- _Exercise inputs_

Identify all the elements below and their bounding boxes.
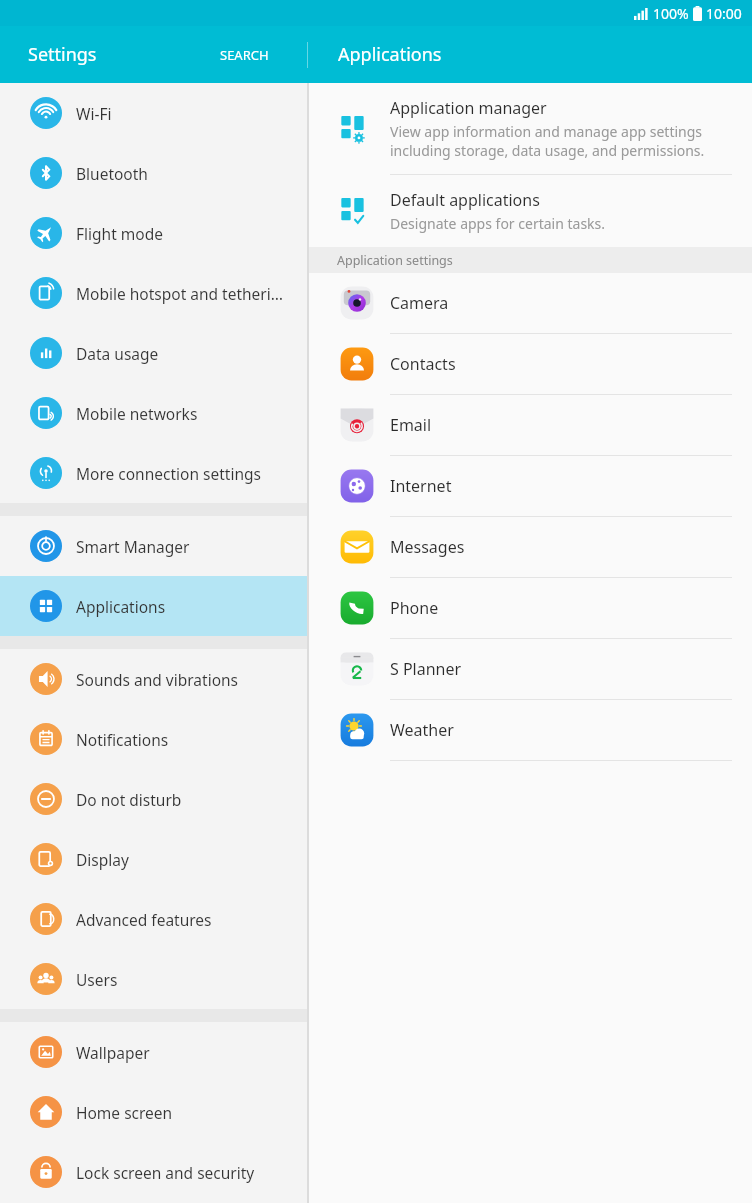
staticText: Notifications [76,729,169,750]
button[interactable]: Wallpaper [0,1022,307,1082]
staticText: Settings [28,42,97,67]
staticText: Lock screen and security [76,1162,255,1183]
staticText: Home screen [76,1102,173,1123]
button[interactable]: Email [309,395,752,456]
button[interactable]: Sounds and vibrations [0,649,307,709]
button[interactable]: More connection settings [0,443,307,503]
staticText: Mobile networks [76,403,198,424]
staticText: Default applications [390,189,540,211]
button[interactable]: Lock screen and security [0,1142,307,1202]
staticText: Application settings [337,252,453,269]
staticText: Sounds and vibrations [76,669,239,690]
staticText: Display [76,849,129,870]
button[interactable]: Applications [0,576,307,636]
button[interactable]: Internet [309,456,752,517]
staticText: More connection settings [76,463,261,484]
button[interactable]: Mobile networks [0,383,307,443]
staticText: Weather [390,719,454,741]
staticText: Contacts [390,353,456,375]
button[interactable]: Camera [309,273,752,334]
button[interactable]: Wi-Fi [0,83,307,143]
button[interactable]: Data usage [0,323,307,383]
button[interactable]: Messages [309,517,752,578]
button[interactable]: Mobile hotspot and tetheri… [0,263,307,323]
staticText: Email [390,414,432,436]
staticText: 100% [653,4,689,23]
button[interactable]: Home screen [0,1082,307,1142]
staticText: Users [76,969,118,990]
button[interactable]: Advanced features [0,889,307,949]
button[interactable]: Notifications [0,709,307,769]
staticText: Designate apps for certain tasks. [390,214,606,233]
staticText: Advanced features [76,909,212,930]
button[interactable]: Do not disturb [0,769,307,829]
staticText: Phone [390,597,439,619]
staticText: Wallpaper [76,1042,150,1063]
staticText: S Planner [390,658,462,680]
button[interactable]: Bluetooth [0,143,307,203]
staticText: Data usage [76,343,159,364]
button[interactable]: SEARCH [208,38,281,72]
button[interactable]: S Planner [309,639,752,700]
button[interactable]: Flight mode [0,203,307,263]
button[interactable]: Display [0,829,307,889]
staticText: Bluetooth [76,163,148,184]
staticText: Smart Manager [76,536,190,557]
staticText: Messages [390,536,465,558]
staticText: 10:00 [706,4,742,23]
button[interactable]: Smart Manager [0,516,307,576]
staticText: Internet [390,475,452,497]
button[interactable]: Application manager [309,83,752,174]
staticText: Applications [338,42,442,67]
staticText: Application manager [390,97,547,119]
staticText: Applications [76,596,166,617]
button[interactable]: Default applications [309,175,752,247]
button[interactable]: Users [0,949,307,1009]
staticText: Do not disturb [76,789,182,810]
button[interactable]: Contacts [309,334,752,395]
staticText: View app information and manage app sett… [390,122,705,160]
button[interactable]: Weather [309,700,752,761]
staticText: Flight mode [76,223,163,244]
staticText: Wi-Fi [76,103,112,124]
staticText: Mobile hotspot and tetheri… [76,283,284,304]
staticText: Camera [390,292,449,314]
staticText: SEARCH [220,46,269,64]
button[interactable]: Phone [309,578,752,639]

- _What needs to be done_
Copy out the listing above in full and keep the pictures out.

- _Output for this exercise_
Identify all the elements below and their bounding boxes.
staticText: Notifications [76,729,169,750]
button[interactable]: Wallpaper [0,1022,307,1082]
staticText: Settings [28,42,97,67]
staticText: Lock screen and security [76,1162,255,1183]
staticText: Home screen [76,1102,173,1123]
button[interactable]: Email [309,395,752,456]
button[interactable]: Sounds and vibrations [0,649,307,709]
button[interactable]: More connection settings [0,443,307,503]
staticText: Mobile networks [76,403,198,424]
staticText: Default applications [390,189,540,211]
button[interactable]: Lock screen and security [0,1142,307,1202]
staticText: Application settings [337,252,453,269]
staticText: Sounds and vibrations [76,669,239,690]
staticText: Display [76,849,129,870]
button[interactable]: Applications [0,576,307,636]
button[interactable]: Internet [309,456,752,517]
staticText: More connection settings [76,463,261,484]
button[interactable]: Mobile networks [0,383,307,443]
staticText: Weather [390,719,454,741]
staticText: Contacts [390,353,456,375]
button[interactable]: Camera [309,273,752,334]
button[interactable]: Wi-Fi [0,83,307,143]
button[interactable]: Data usage [0,323,307,383]
button[interactable]: Messages [309,517,752,578]
button[interactable]: Mobile hotspot and tetheri… [0,263,307,323]
staticText: Email [390,414,432,436]
staticText: 100% [653,4,689,23]
button[interactable]: Home screen [0,1082,307,1142]
staticText: Users [76,969,118,990]
button[interactable]: Advanced features [0,889,307,949]
button[interactable]: Notifications [0,709,307,769]
staticText: Designate apps for certain tasks. [390,214,606,233]
staticText: Advanced features [76,909,212,930]
button[interactable]: Do not disturb [0,769,307,829]
staticText: Phone [390,597,439,619]
staticText: Wallpaper [76,1042,150,1063]
staticText: S Planner [390,658,462,680]
button[interactable]: Bluetooth [0,143,307,203]
staticText: Data usage [76,343,159,364]
button[interactable]: SEARCH [208,38,281,72]
button[interactable]: S Planner [309,639,752,700]
button[interactable]: Flight mode [0,203,307,263]
button[interactable]: Display [0,829,307,889]
staticText: Bluetooth [76,163,148,184]
staticText: Smart Manager [76,536,190,557]
staticText: Messages [390,536,465,558]
staticText: 10:00 [706,4,742,23]
button[interactable]: Smart Manager [0,516,307,576]
staticText: Internet [390,475,452,497]
button[interactable]: Application manager [309,83,752,174]
staticText: Applications [338,42,442,67]
staticText: Application manager [390,97,547,119]
staticText: Applications [76,596,166,617]
button[interactable]: Default applications [309,175,752,247]
button[interactable]: Users [0,949,307,1009]
staticText: Do not disturb [76,789,182,810]
button[interactable]: Contacts [309,334,752,395]
staticText: View app information and manage app sett… [390,122,705,160]
button[interactable]: Weather [309,700,752,761]
staticText: Flight mode [76,223,163,244]
staticText: Wi-Fi [76,103,112,124]
staticText: Mobile hotspot and tetheri… [76,283,284,304]
staticText: Camera [390,292,449,314]
staticText: SEARCH [220,46,269,64]
button[interactable]: Phone [309,578,752,639]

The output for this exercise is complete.